Re: Q: Why subvolumes?

2013-07-23 Thread Gabriel de Perthuis
Le mar. 23 juil. 2013 21:30:13 CEST, Hugo Mills a écrit :
 On Tue, Jul 23, 2013 at 07:47:41PM +0200, Gabriel de Perthuis wrote:
Now... since the snapshot's FS tree is a direct duplicate of the
 original FS tree (actually, it's the same tree, but they look like
 different things to the outside world), they share everything --
 including things like inode numbers. This is OK within a subvolume,
 because we have the semantics that subvolumes have their own distinct
 inode-number spaces. If we could snapshot arbitrary subsections of the
 FS, we'd end up having to fix up inode numbers to ensure that they
 were unique -- which can't really be an atomic operation (unless you
 want to have the FS locked while the kernel updates the inodes of the
 billion files you just snapshotted).

 I don't think so; I just checked some snapshots and the inos are the same.
 Btrfs just changes the dev_id of subvolumes (somehow the vfs allows this).
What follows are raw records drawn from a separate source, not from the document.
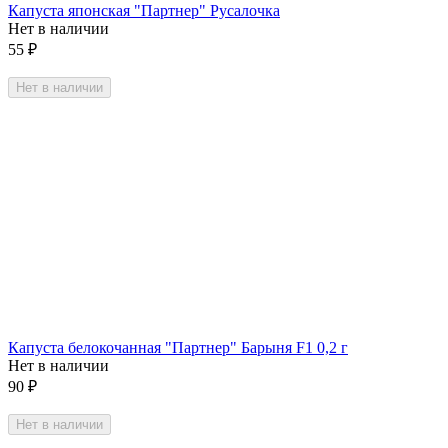
Капуста японская "Партнер" Русалочка
Нет в наличии
55
₽
Нет в наличии
Капуста белокочанная "Партнер" Барыня F1 0,2 г
Нет в наличии
90
₽
Нет в наличии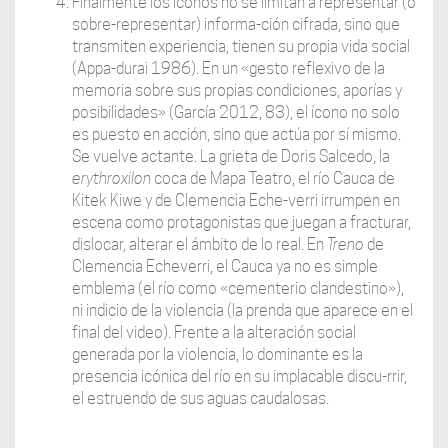
Finalmente los íconos no se limitan a representar (o
sobre-representar) informa-ción cifrada, sino que
transmiten experiencia, tienen su propia vida social
(Appa-durai 1986). En un «gesto reflexivo de la
memoria sobre sus propias condiciones, aporías y
posibilidades» (García 2012, 83), el ícono no solo
es puesto en acción, sino que actúa por sí mismo.
Se vuelve actante. La grieta de Doris Salcedo, la
erythroxilon
coca de Mapa Teatro, el río Cauca de
Kitek Kiwe y de Clemencia Eche-verri irrumpen en
escena como protagonistas que juegan a fracturar,
dislocar, alterar el ámbito de lo real. En
Treno
de
Clemencia Echeverri, el Cauca ya no es simple
emblema (el río como «cementerio clandestino»),
ni indicio de la violencia (la prenda que aparece en el
final del video). Frente a la alteración social
generada por la violencia, lo dominante es la
presencia icónica del río en su implacable discu-rrir,
el estruendo de sus aguas caudalosas.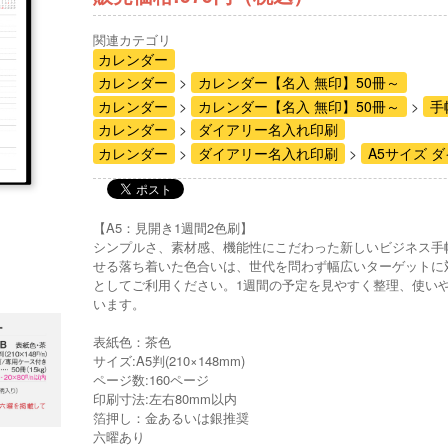
関連カテゴリ
カレンダー
カレンダー
カレンダー【名入 無印】50冊～
カレンダー
カレンダー【名入 無印】50冊～
手
カレンダー
ダイアリー名入れ印刷
カレンダー
ダイアリー名入れ印刷
A5サイズ 
【A5：見開き1週間2色刷】
シンプルさ、素材感、機能性にこだわった新しいビジネス手
せる落ち着いた色合いは、世代を問わず幅広いターゲットに
としてご利用ください。1週間の予定を見やすく整理、使い
います。
表紙色：茶色
サイズ:A5判(210×148mm)
ページ数:160ページ
印刷寸法:左右80mm以内
箔押し：金あるいは銀推奨
六曜あり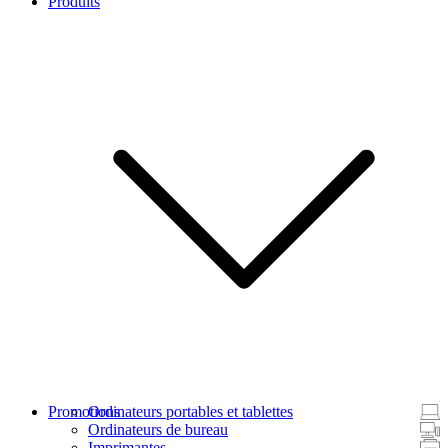
Produits
Promotions
Ordinateurs portables et tablettes
Ordinateurs de bureau
Imprimantes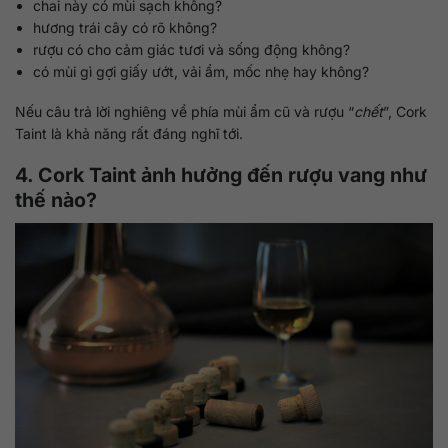
chai này có mùi sạch không?
hương trái cây có rõ không?
rượu có cho cảm giác tươi và sống động không?
có mùi gì gợi giấy ướt, vải ẩm, mốc nhẹ hay không?
Nếu câu trả lời nghiêng về phía mùi ẩm cũ và rượu “
chết
”, Cork
Taint là khả năng rất đáng nghĩ tới.
4. Cork Taint ảnh hưởng đến rượu vang như
thế nào?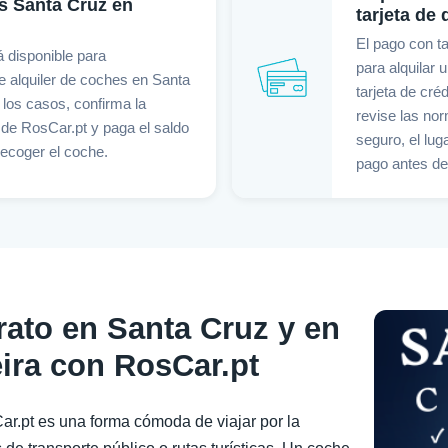
s Santa Cruz en
tarjeta de 
El pago con t
á disponible para
para alquilar 
e alquiler de coches en Santa
tarjeta de cré
 los casos, confirma la
revise las nor
 de RosCar.pt y paga el saldo
seguro, el lug
 recoger el coche.
pago antes de
rato en Santa Cruz y en
ira con RosCar.pt
ar.pt es una forma cómoda de viajar por la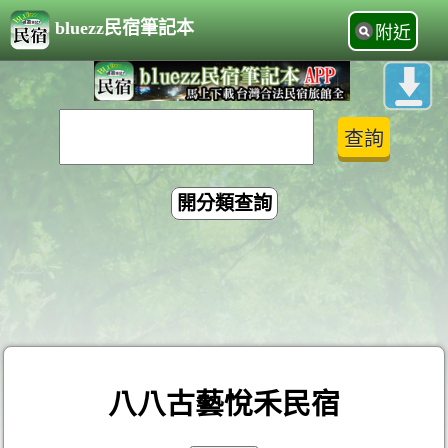
bluezz民宿筆記本
附近
開分類查詢
八八古藝悅禾民宿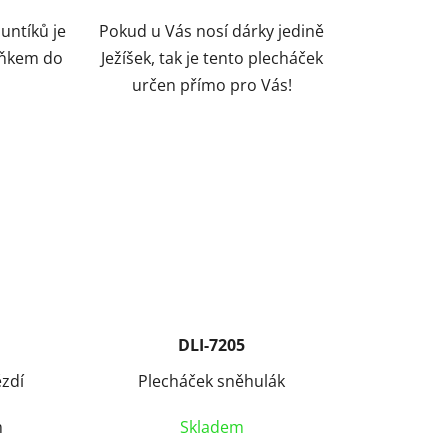
untíků je
Pokud u Vás nosí dárky jedině
lňkem do
Ježíšek, tak je tento plecháček
určen přímo pro Vás!
DLI-7205
zdí
Plecháček sněhulák
m
Skladem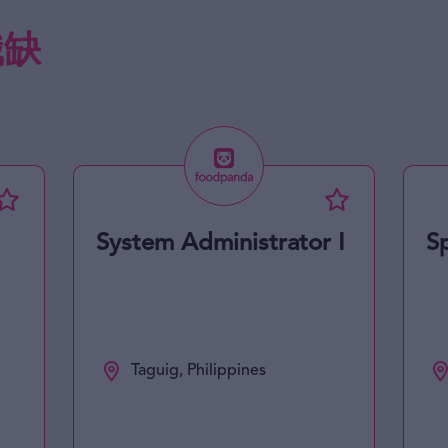
職缺
System Administrator I
Sp
Taguig, Philippines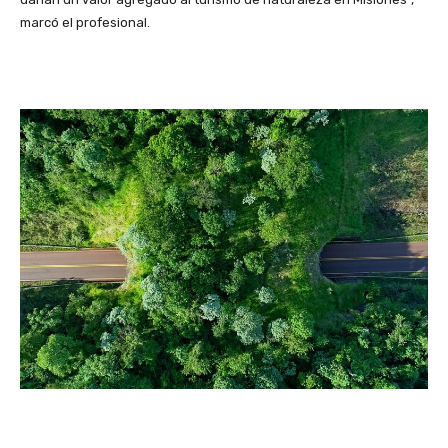
marcó el profesional.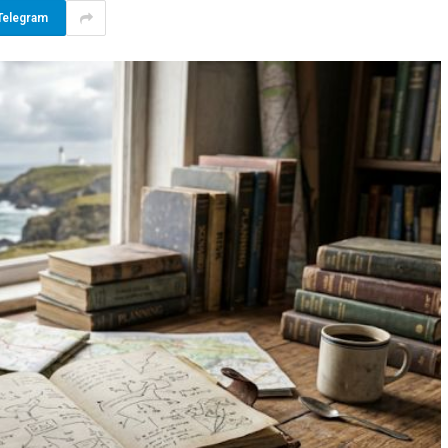
Telegram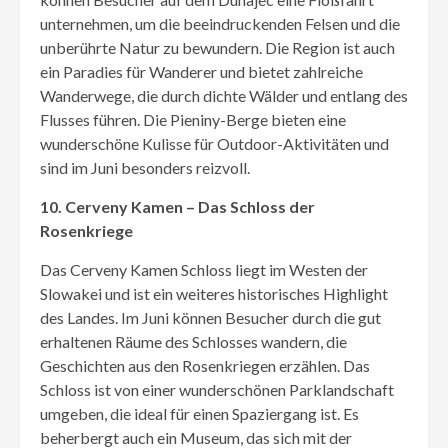
unternehmen, um die beeindruckenden Felsen und die
unberührte Natur zu bewundern. Die Region ist auch
ein Paradies für Wanderer und bietet zahlreiche
Wanderwege, die durch dichte Wälder und entlang des
Flusses führen. Die Pieniny-Berge bieten eine
wunderschöne Kulisse für Outdoor-Aktivitäten und
sind im Juni besonders reizvoll.
10. Cerveny Kamen – Das Schloss der
Rosenkriege
Das Cerveny Kamen Schloss liegt im Westen der
Slowakei und ist ein weiteres historisches Highlight
des Landes. Im Juni können Besucher durch die gut
erhaltenen Räume des Schlosses wandern, die
Geschichten aus den Rosenkriegen erzählen. Das
Schloss ist von einer wunderschönen Parklandschaft
umgeben, die ideal für einen Spaziergang ist. Es
beherbergt auch ein Museum, das sich mit der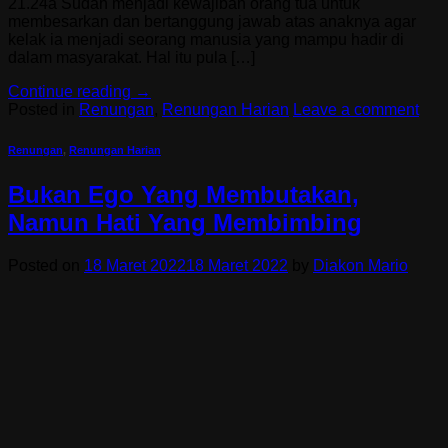
21.24a Sudah menjadi kewajiban orang tua untuk
membesarkan dan bertanggung jawab atas anaknya agar
kelak ia menjadi seorang manusia yang mampu hadir di
dalam masyarakat. Hal itu pula […]
Continue reading
→
Posted in
Renungan
,
Renungan Harian
Leave a comment
Renungan
,
Renungan Harian
Bukan Ego Yang Membutakan,
Namun Hati Yang Membimbing
Posted on
18 Maret 2022
18 Maret 2022
by
Diakon Mario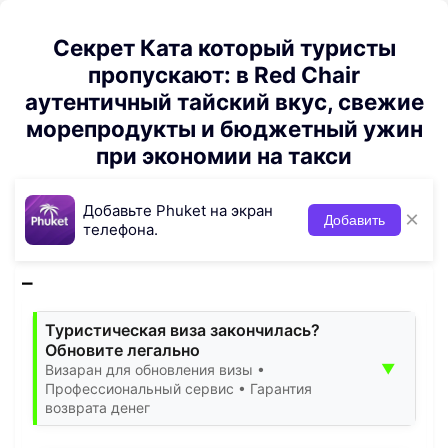
Секрет Ката который туристы
пропускают: в Red Chair
аутентичный тайский вкус, свежие
морепродукты и бюджетный ужин
при экономии на такси
Добавьте Phuket на экран
×
Добавить
телефона.
Туристическая виза закончилась?
Обновите легально
▼
Визаран для обновления визы •
Профессиональный сервис • Гарантия
возврата денег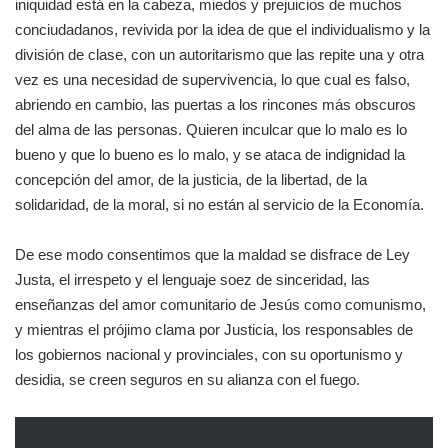
iniquidad está en la cabeza, miedos y prejuicios de muchos
conciudadanos, revivida por la idea de que el individualismo y la
división de clase, con un autoritarismo que las repite una y otra
vez es una necesidad de supervivencia, lo que cual es falso,
abriendo en cambio, las puertas a los rincones más obscuros
del alma de las personas. Quieren inculcar que lo malo es lo
bueno y que lo bueno es lo malo, y se ataca de indignidad la
concepción del amor, de la justicia, de la libertad, de la
solidaridad, de la moral, si no están al servicio de la Economía.
De ese modo consentimos que la maldad se disfrace de Ley
Justa, el irrespeto y el lenguaje soez de sinceridad, las
enseñanzas del amor comunitario de Jesús como comunismo,
y mientras el prójimo clama por Justicia, los responsables de
los gobiernos nacional y provinciales, con su oportunismo y
desidia, se creen seguros en su alianza con el fuego.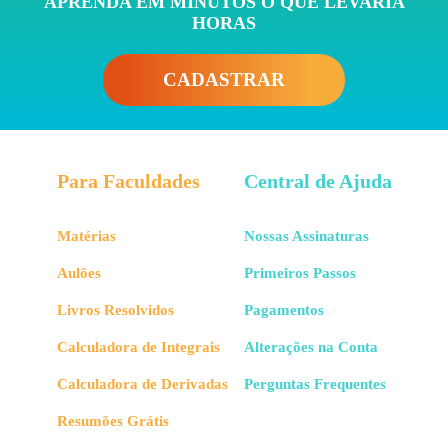
APRENDA EM MINUTOS O QUE LEVARIA
HORAS
CADASTRAR
Para Faculdades
Central de Ajuda
Matérias
Nossas Assinaturas
Aulões
Primeiros Passos
Livros Resolvidos
Pagamentos
Calculadora de Integrais
Alterações na Conta
Calculadora de Derivadas
Perguntas Frequentes
Resumões Grátis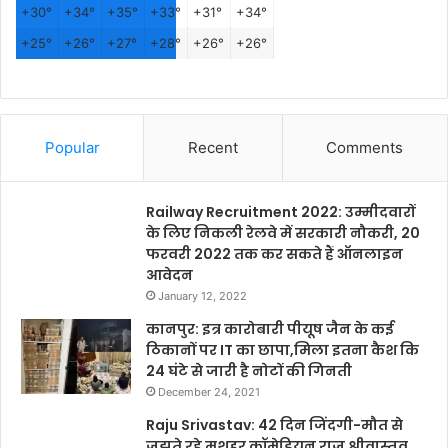
+
30°
+
34°
+
35°
+
33°
+
31°
+
34°
+
25°
+
26°
+
27°
+
28°
+
26°
+
26°
Popular
Recent
Comments
Railway Recruitment 2022: उम्मीदवारों
के लिए निकली रेलवे में सरकारी नौकरी, 20
फरवरी 2022 तक कर सकते हैं ऑनलाइन
आवेदन
January 12, 2022
कानपुर: इत्र कारोबारी पीयूष जैन के कई
ठिकानों पर IT का छापा,मिला इतना कैश कि
24 घंटे से जारी है नोटों की गिनती
December 24, 2021
Raju Srivastav: 42 दिन जिंदगी-मौत से
जूझते रहे मशहूर कॉमेडियन राजू श्रीवास्तव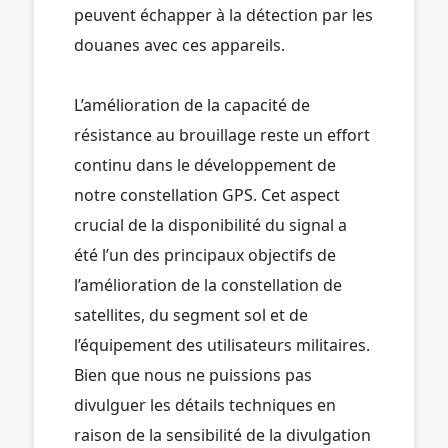
peuvent échapper à la détection par les
douanes avec ces appareils.
L’amélioration de la capacité de
résistance au brouillage reste un effort
continu dans le développement de
notre constellation GPS. Cet aspect
crucial de la disponibilité du signal a
été l’un des principaux objectifs de
l’amélioration de la constellation de
satellites, du segment sol et de
l’équipement des utilisateurs militaires.
Bien que nous ne puissions pas
divulguer les détails techniques en
raison de la sensibilité de la divulgation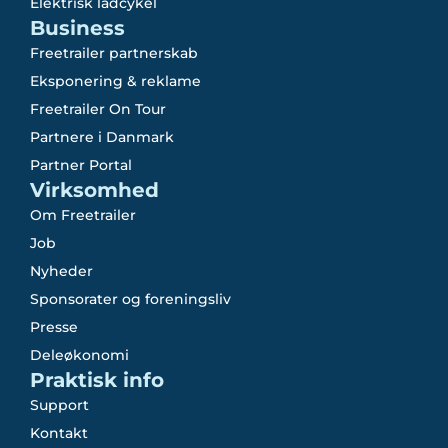
Elektrisk ladcykel
Business
Freetrailer partnerskab
Eksponering & reklame
Freetrailer On Tour
Partnere i Danmark
Partner Portal
Virksomhed
Om Freetrailer
Job
Nyheder
Sponsorater og foreningsliv
Presse
Deleøkonomi
Praktisk info
Support
Kontakt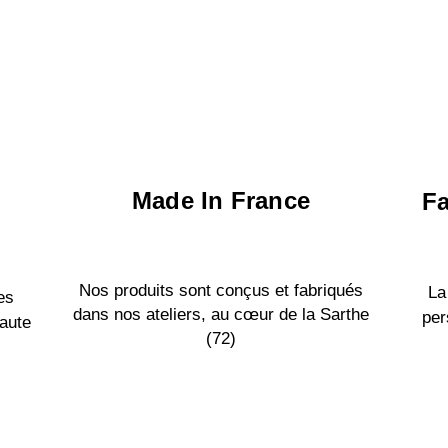
Made In France
Fa
Nos produits sont conçus et fabriqués
La
es
dans nos ateliers, au cœur de la Sarthe
per
aute
(72)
That's what I said. Our current implementation allows different
 subvolumes to have the same inode numbers, which is what makes it
 work. If you threw out the concept of subvolumes, or allowed snapshots
 within subvolumes, then you'd be duplicating inodes within a
 subvolume, which is one reason it doesn't work.

Sorry for misreading you.
Directory snapshots can work by giving a new device number to the snapshot.
There is no need to update inode numbers in that case.
--
To unsubscribe from this list: send the line unsubscribe linux-btrfs in
the body of a message to majord...@vger.kernel.org
More majordomo info at  http://vger.kernel.org/majordomo-info.html


Re: Q: Why subvolumes?

2013-07-23 Thread Jerome Haltom
Why not just create the new dev_id on the destination snapshot of any
directory? That way the snapshot can share inodes with is source.

On Tue, Jul 23, 2013 at 2:30 PM, Hugo Mills h...@carfax.org.uk wrote:
 On Tue, Jul 23, 2013 at 07:47:41PM +0200, Gabriel de Perthuis wrote:
 Now... since the snapshot's FS tree is a direct duplicate of the
  original FS tree (actually, it's the same tree, but they look like
  different things to the outside world), they share everything --
  including things like inode numbers. This is OK within a subvolume,
  because we have the semantics that subvolumes have their own distinct
  inode-number spaces. If we could snapshot arbitrary subsections of the
  FS, we'd end up having to fix up inode numbers to ensure that they
  were unique -- which can't really be an atomic operation (unless you
  want to have the FS locked while the kernel updates the inodes of the
  billion files you just snapshotted).

 I don't think so; I just checked some snapshots and the inos are the same.
 Btrfs just changes the dev_id of subvolumes (somehow the vfs allows this).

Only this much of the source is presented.